== Segment start ==

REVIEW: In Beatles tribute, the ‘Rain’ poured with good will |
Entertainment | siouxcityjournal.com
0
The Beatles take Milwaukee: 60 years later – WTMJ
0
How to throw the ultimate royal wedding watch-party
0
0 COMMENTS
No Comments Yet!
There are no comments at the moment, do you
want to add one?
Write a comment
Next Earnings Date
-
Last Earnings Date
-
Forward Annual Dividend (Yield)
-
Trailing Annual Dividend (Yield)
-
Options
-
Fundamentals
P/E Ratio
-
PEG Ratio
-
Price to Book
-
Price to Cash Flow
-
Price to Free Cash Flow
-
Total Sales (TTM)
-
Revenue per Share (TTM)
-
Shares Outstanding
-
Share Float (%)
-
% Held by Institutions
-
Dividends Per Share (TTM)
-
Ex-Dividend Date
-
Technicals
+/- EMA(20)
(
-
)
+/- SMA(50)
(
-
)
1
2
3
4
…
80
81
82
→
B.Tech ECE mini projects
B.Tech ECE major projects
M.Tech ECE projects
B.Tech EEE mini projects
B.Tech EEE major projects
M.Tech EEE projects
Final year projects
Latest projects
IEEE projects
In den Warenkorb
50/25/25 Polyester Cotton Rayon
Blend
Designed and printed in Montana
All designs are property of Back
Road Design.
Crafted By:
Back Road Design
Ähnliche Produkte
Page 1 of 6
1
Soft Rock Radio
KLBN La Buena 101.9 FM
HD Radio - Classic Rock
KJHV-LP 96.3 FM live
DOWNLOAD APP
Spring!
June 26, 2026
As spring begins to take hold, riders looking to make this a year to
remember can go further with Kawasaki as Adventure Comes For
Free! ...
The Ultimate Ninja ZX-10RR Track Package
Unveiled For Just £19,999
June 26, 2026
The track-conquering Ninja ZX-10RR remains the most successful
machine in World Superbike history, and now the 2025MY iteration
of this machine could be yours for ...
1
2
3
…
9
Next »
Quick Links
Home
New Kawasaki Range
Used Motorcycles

== Segment end ==

### What the task asks
Set down only the line containing "M.Tech EEE projects" and the lines after it through the end, exactly as they appear above.

### Exercise solution
M.Tech EEE projects
Final year projects
Latest projects
IEEE projects
In den Warenkorb
50/25/25 Polyester Cotton Rayon
Blend
Designed and printed in Montana
All designs are property of Back
Road Design.
Crafted By:
Back Road Design
Ähnliche Produkte
Page 1 of 6
1
Soft Rock Radio
KLBN La Buena 101.9 FM
HD Radio - Classic Rock
KJHV-LP 96.3 FM live
DOWNLOAD APP
Spring!
June 26, 2026
As spring begins to take hold, riders looking to make this a year to
remember can go further with Kawasaki as Adventure Comes For
Free! ...
The Ultimate Ninja ZX-10RR Track Package
Unveiled For Just £19,999
June 26, 2026
The track-conquering Ninja ZX-10RR remains the most successful
machine in World Superbike history, and now the 2025MY iteration
of this machine could be yours for ...
1
2
3
…
9
Next »
Quick Links
Home
New Kawasaki Range
Used Motorcycles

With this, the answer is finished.